Excerpts from a dataset:

[Start of Attachment]

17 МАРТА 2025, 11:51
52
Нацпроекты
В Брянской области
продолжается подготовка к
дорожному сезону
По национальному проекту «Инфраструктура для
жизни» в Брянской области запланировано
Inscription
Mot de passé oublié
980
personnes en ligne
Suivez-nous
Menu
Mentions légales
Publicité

[End of Attachment]
[Start of Attachment]

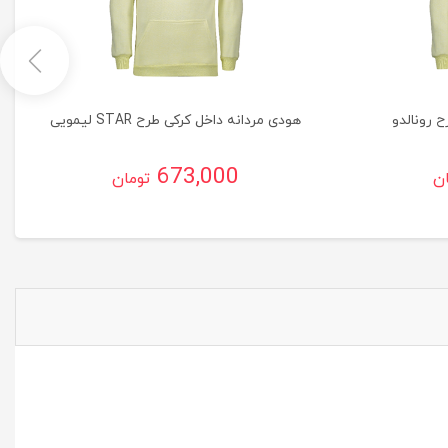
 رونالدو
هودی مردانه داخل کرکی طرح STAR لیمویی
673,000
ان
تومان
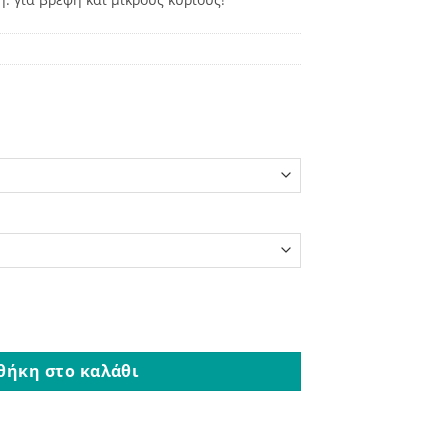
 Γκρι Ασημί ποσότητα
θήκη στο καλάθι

[End of Attachment]
[Start of Attachment]

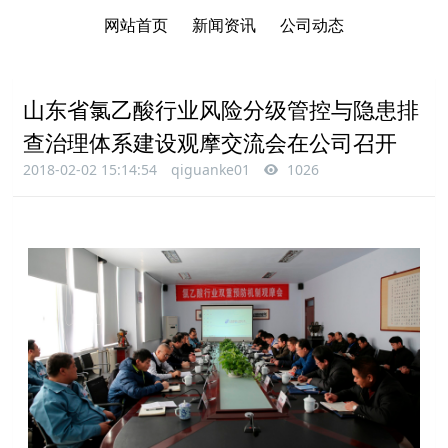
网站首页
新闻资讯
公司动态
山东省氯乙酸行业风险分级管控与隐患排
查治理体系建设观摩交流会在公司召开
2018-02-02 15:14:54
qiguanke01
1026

[End of Attachment]

Copy all the lines above that hold the string "области".

В Брянской области
жизни» в Брянской области запланировано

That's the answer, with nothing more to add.